NEW YORK–(BUSINESS WIRE)–Kroll Bond Rating Agency (KBRA) assigns a preliminary rating to one class of notes from TVEST 2020A, LLC, a $123 million securitization collateralized by litigation finance and medical receivables serviced by Experity Ventures LLC (“Experity”).
The TVEST 2020A, LLC notes (“Notes”) represents Experity’s first ABS securitization collateralized by litigation finance and medical receivables. Experity, formed in April, 2019, is the parent company of the various receivable originators including Thrivest Legal Funding LLC (“Thrivest”), a direct to market pre-settlement legal funding company with a history of originations dating back to 2009 and ProMed Capital Venture LLC (“ProMed”), a recently acquired leading medical lien funding company that has been originating since 2017. Experity is also the parent of four other litigation finance receivable originators that were formed in connection with strategic financing and operational partnerships with third parties.

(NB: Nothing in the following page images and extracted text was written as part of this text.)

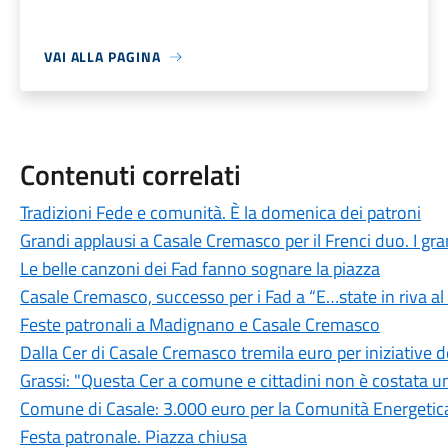
VAI ALLA PAGINA
Contenuti correlati
Tradizioni Fede e comunità. È la domenica dei patroni
Grandi applausi a Casale Cremasco per il Frenci duo. I grand
Le belle canzoni dei Fad fanno sognare la piazza
Casale Cremasco, successo per i Fad a “E…state in riva a
Feste patronali a Madignano e Casale Cremasco
Dalla Cer di Casale Cremasco tremila euro per iniziative
Grassi: "Questa Cer a comune e cittadini non è costata u
Comune di Casale: 3.000 euro per la Comunità Energetica
Festa patronale. Piazza chiusa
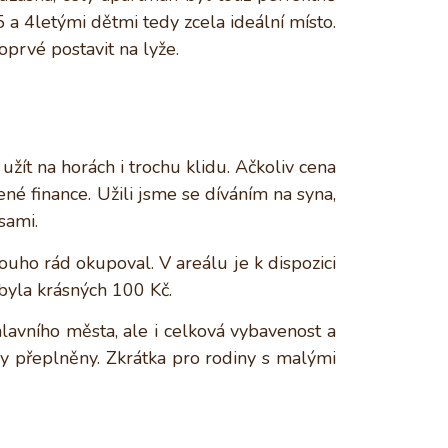
a 4letými dětmi tedy zcela ideální místo.
oprvé postavit na lyže.
užít na horách i trochu klidu. Ačkoliv cena
ené finance. Užili jsme se díváním na syna,
 sami.
louho rád okupoval. V areálu je k dispozici
byla krásných 100 Kč.
lavního města, ale i celková vybavenost a
ály přeplněny. Zkrátka pro rodiny s malými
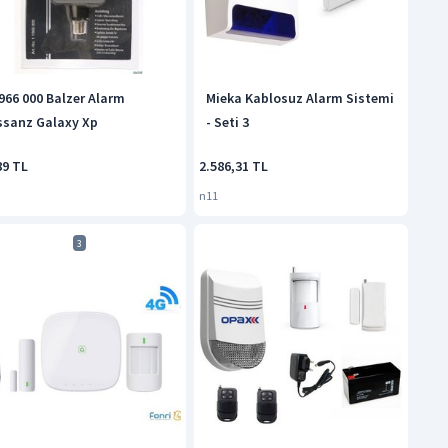
966 000 Balzer Alarm
Mieka Kablosuz Alarm Sistemi
ssanz Galaxy Xp
- Seti 3
89 TL
2.586,31 TL
n11
3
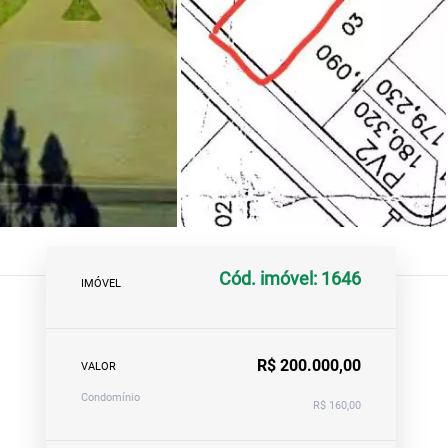
Cód. imóvel: 1646
IMÓVEL
R$ 200.000,00
VALOR
Condomínio
R$ 160,00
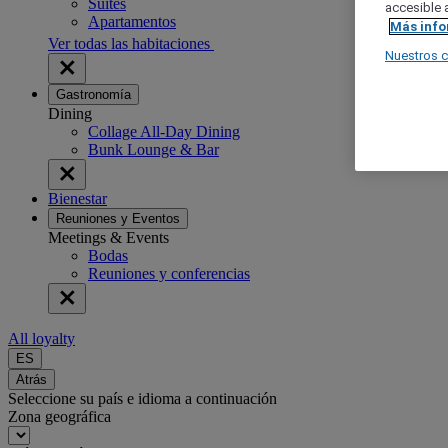
Suites
accesible a
Apartamentos
Más inf
Ver todas las habitaciones
Nuestros 
Gastronomía
Dining
Collage All-Day Dining
Bunk Lounge & Bar
Bienestar
Reuniones y Eventos
Meetings & Events
Bodas
Reuniones y conferencias
All loyalty
ES
Atrás
Seleccione su país e idioma a continuación
Zona geográfica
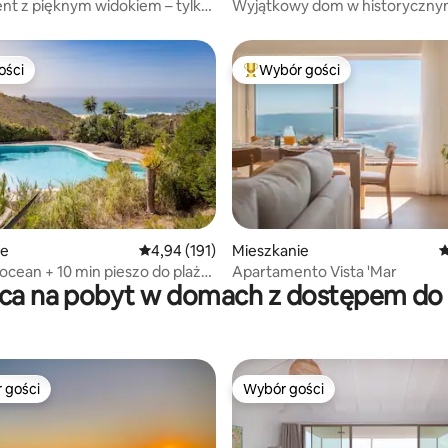
t z pięknym widokiem – tylko
Wyjątkowy dom w historyczn
łych
centrum – taras na dachu
ości
Wybór gości
ości
Najpopularniejsze z kategorii 
, liczba recenzji: 118
ie
Średnia ocena: 4,94 na 5, liczba recenzji: 191
4,94 (191)
Mieszkanie
Ś
ocean + 10 min pieszo do plaży
Apartamento Vista 'Mar
sca na pobyt w domach z dostępem do 
a przyroda
 gości
Wybór gości
arniejsze z kategorii Wybór gości
Wybór gości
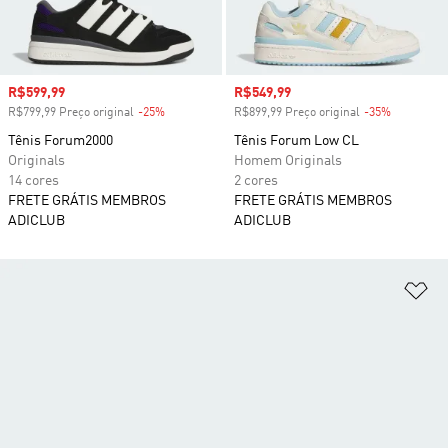
Preço com desconto
R$599,99
Preço com desconto
R$549,99
R$799,99 Preço original
-25%
Desconto
R$899,99 Preço original
-35%
Desconto
Tênis Forum2000
Tênis Forum Low CL
Originals
Homem Originals
14 cores
2 cores
FRETE GRÁTIS MEMBROS
FRETE GRÁTIS MEMBROS
ADICLUB
ADICLUB
Ad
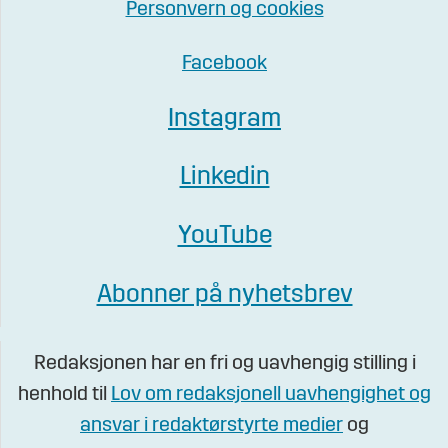
Personvern og cookies
Facebook
Instagram
Linkedin
YouTube
Abonner på nyhetsbrev
Redaksjonen har en fri og uavhengig stilling i
henhold til
Lov om redaksjonell uavhengighet og
ansvar i redaktørstyrte medier
og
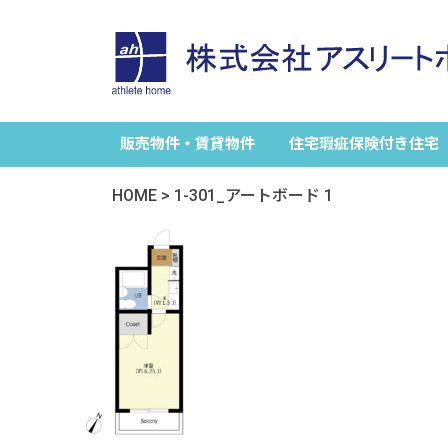
販売物件・賃貸物件
住宅瑕疵保険付き住宅
HOME
>
1-301_アートボード 1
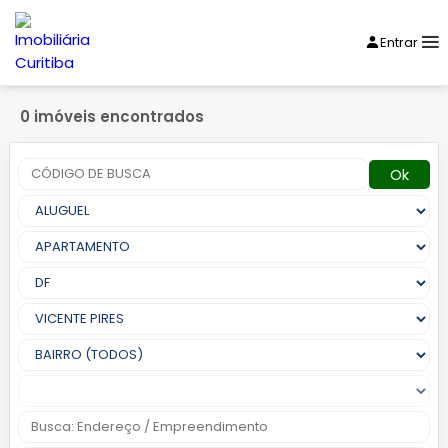
Entrar
0 imóveis encontrados
Ok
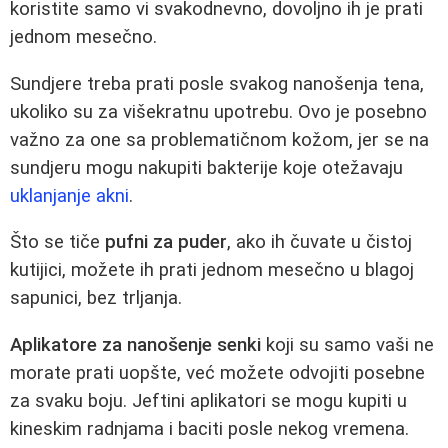
koristite samo vi svakodnevno, dovoljno ih je prati
jednom mesečno.
Sundjere treba prati posle svakog nanošenja tena,
ukoliko su za višekratnu upotrebu. Ovo je posebno
važno za one sa problematičnom kožom, jer se na
sundjeru mogu nakupiti bakterije koje otežavaju
uklanjanje akni
.
Što se tiče
pufni za puder
, ako ih čuvate u čistoj
kutijici, možete ih prati jednom mesečno u blagoj
sapunici, bez trljanja.
Aplikatore za nanošenje senki
koji su samo vaši ne
morate prati uopšte, već možete odvojiti posebne
za svaku boju. Jeftini aplikatori se mogu kupiti u
kineskim radnjama i baciti posle nekog vremena.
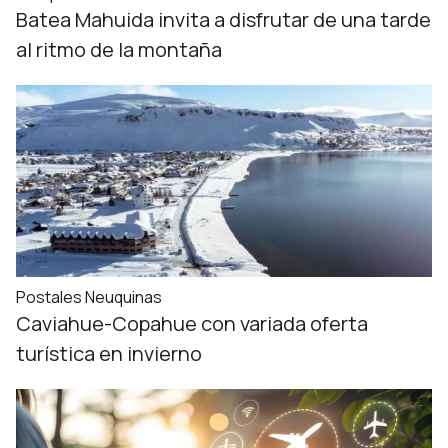
Batea Mahuida invita a disfrutar de una tarde
al ritmo de la montaña
Postales Neuquinas
Caviahue-Copahue con variada oferta
turística en invierno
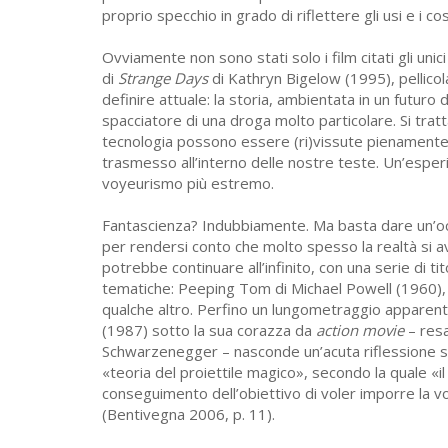
proprio specchio in grado di riflettere gli usi e i 
Ovviamente non sono stati solo i film citati gli un
di
Strange Days
di Kathryn Bigelow (1995), pellico
definire attuale: la storia, ambientata in un futuro
spacciatore di una droga molto particolare. Si tratta
tecnologia possono essere (ri)vissute pienamente.
trasmesso all’interno delle nostre teste. Un’esper
voyeurismo più estremo.
Fantascienza? Indubbiamente. Ma basta dare un’occh
per rendersi conto che molto spesso la realtà si avvi
potrebbe continuare all’infinito, con una serie di ti
tematiche: Peeping Tom di Michael Powell (1960),
qualche altro. Perfino un lungometraggio appar
(1987) sotto la sua corazza da
action movie
– res
Schwarzenegger – nasconde un’acuta riflessione su
«teoria del proiettile magico», secondo la quale «
conseguimento dell’obiettivo di voler imporre la vol
(Bentivegna 2006, p. 11).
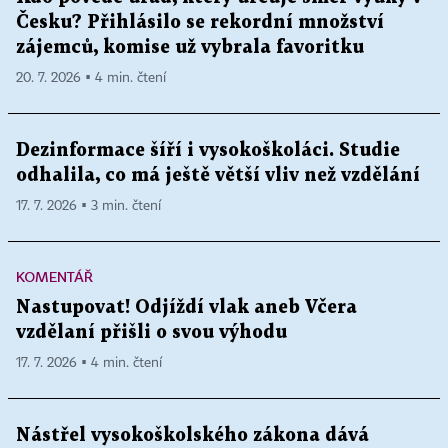
Česku? Přihlásilo se rekordní množství
zájemců, komise už vybrala favoritku
20. 7. 2026 ▪ 4 min. čtení
Dezinformace šíří i vysokoškoláci. Studie
odhalila, co má ještě větší vliv než vzdělání
17. 7. 2026 ▪ 3 min. čtení
KOMENTÁŘ
Nastupovat! Odjíždí vlak aneb Včera
vzdělaní přišli o svou výhodu
17. 7. 2026 ▪ 4 min. čtení
Nástřel vysokoškolského zákona dává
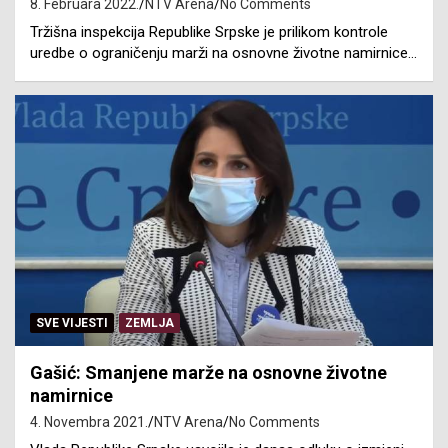
8. Februara 2022.
NTV Arena
No Comments
Tržišna inspekcija Republike Srpske je prilikom kontrole
uredbe o ograničenju marži na osnovne životne namirnice…
SVE VIJESTI
ZEMLJA
Gašić: Smanjene marže na osnovne životne
namirnice
4. Novembra 2021.
NTV Arena
No Comments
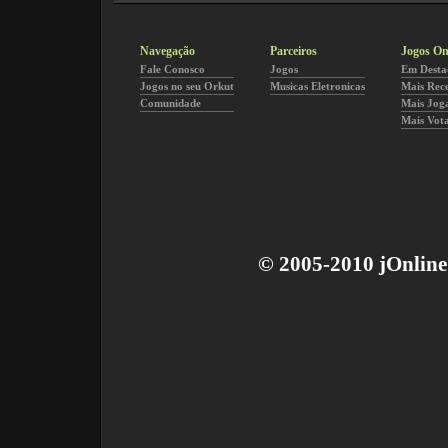
Navegação
Parceiros
Jogos On
Fale Conosco
Jogos
Em Desta
Jogos no seu Orkut
Musicas Eletronicas
Mais Rec
Comunidade
Mais Jog
Mais Vot
© 2005-2010 jOnline 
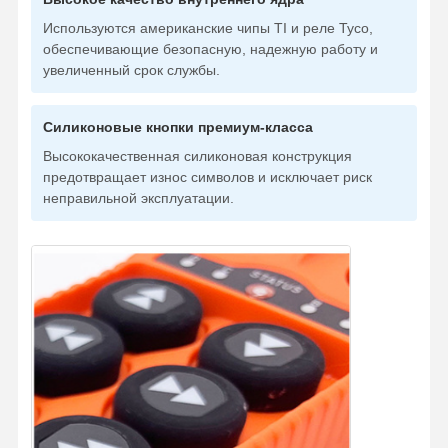
Используются американские чипы TI и реле Tyco,
обеспечивающие безопасную, надежную работу и
увеличенный срок службы.
Силиконовые кнопки премиум-класса
Высококачественная силиконовая конструкция
предотвращает износ символов и исключает риск
неправильной эксплуатации.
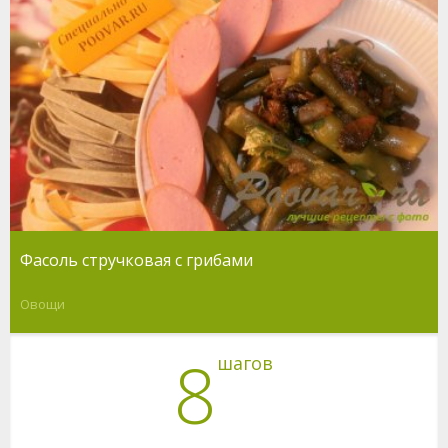
Фасоль стручковая с грибами
Овощи
8
шагов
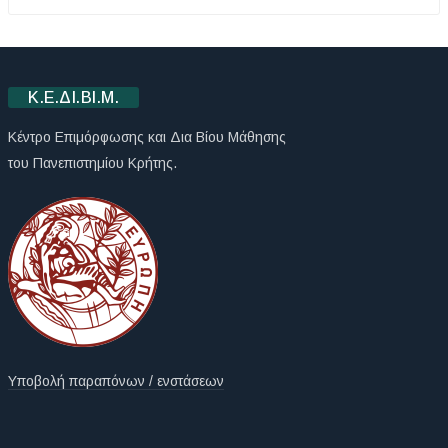
Κ.Ε.ΔΙ.ΒΙ.Μ.
Κέντρο Επιμόρφωσης και Δια Βίου Μάθησης
του Πανεπιστημίου Κρήτης.
Υποβολή παραπόνων / ενστάσεων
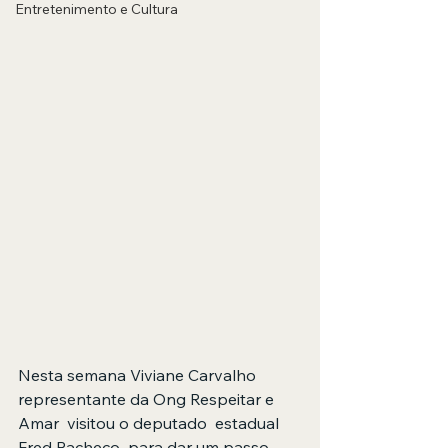
Entretenimento e Cultura
Nesta semana Viviane Carvalho 
representante da Ong Respeitar e 
Amar  visitou o deputado  estadual 
Fred Pacheco  para dar um passo 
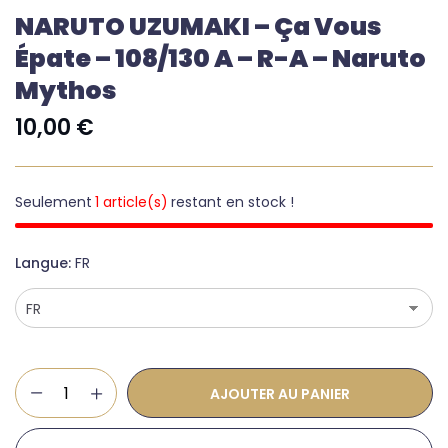
NARUTO UZUMAKI – Ça Vous
Épate – 108/130 A – R-A – Naruto
Mythos
10,00
€
Seulement
1 article(s)
restant en stock !
Langue
FR
AJOUTER AU PANIER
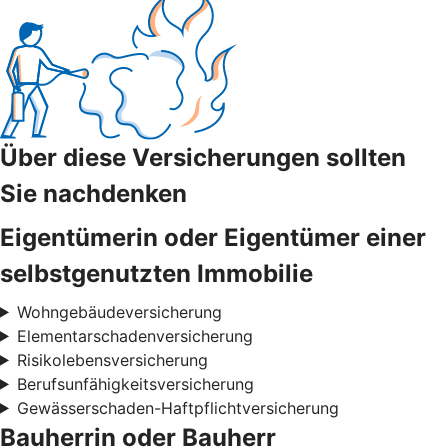
Über diese Versicherungen sollten
Sie nachdenken
Eigentümerin oder Eigentümer einer
selbstgenutzten Immobilie
Wohngebäudeversicherung
Elementarschadenversicherung
Risikolebensversicherung
Berufsunfähigkeitsversicherung
Gewässerschaden-Haftpflichtversicherung
Bauherrin oder Bauherr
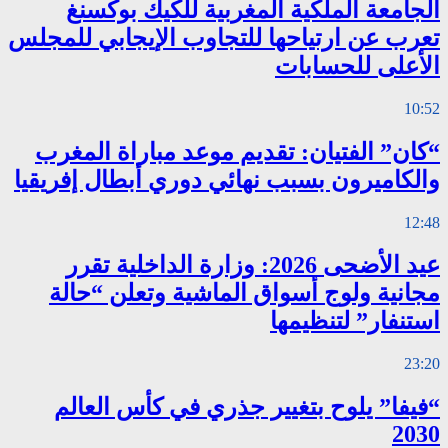
الجامعة الملكية المغربية للكيك بوكسنغ
تعرب عن ارتياحها للتجاوب الإيجابي للمجلس
الأعلى للحسابات
10:52
“كان” الفتيان: تقديم موعد مباراة المغرب
والكاميرون بسبب نهائي دوري أبطال إفريقيا
12:48
عيد الأضحى 2026: وزارة الداخلية تقرر
مجانية ولوج أسواق الماشية وتعلن “حالة
استنفار” لتنظيمها
23:20
“فيفا” يلوح بتغيير جذري في كأس العالم
2030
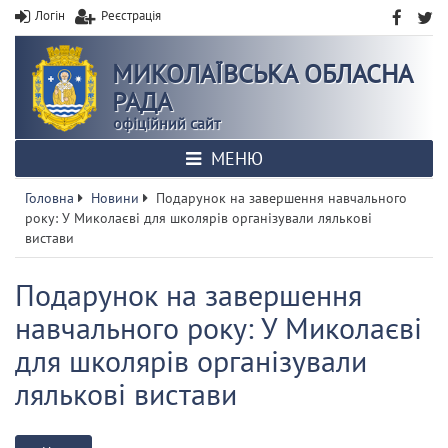
Логін
Реєстрація
МИКОЛАЇВСЬКА ОБЛАСНА
РАДА
офіційний сайт
МЕНЮ
Головна
Новини
Подарунок на завершення навчального
року: У Миколаєві для школярів організували лялькові
вистави
Подарунок на завершення
навчального року: У Миколаєві
для школярів організували
лялькові вистави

The portfolio securing the transaction has an aggregate discounted receivable balance (“ADPB”), including assumed prefunding, of approximately $160 million as of the May 31, 2020 cutoff date. The ADPB is the aggregate discounted cash flows of the collections associated with the TVEST 2020A, LLC portfolio’s litigation funding receivables (“Litigation Receivables”) and medical receivables (“Medical Receivables” and, collectively, “Receivables”). The discount rate used to calculate the ADPB is a percentage equal to the sum of the assumed interest rate on the Notes, the servicing fee rate of 1.00%, and an additional 0.10%. As of the cutoff date, Medical Receivables comprise 83.20% of the portfolio by count and 67.44% by advance amount and have an average advance to expected settlement case value (“Expected Case Worth Ratio”) of 22.06%. Litigation Receivables comprise the remaining 16.80% of the portfolio by count and 32.56% by advance amount and have and Expected Case Worth Ratio of 8.77%.
The Notes benefit from credit enhancement in the form of overcollateralization, a cash reserve account and a capitalized interest account. The transaction also features a $20 million prefunding account that may be used to purchase additional Receivables during the three months after closing, subject to certain eligibility criteria.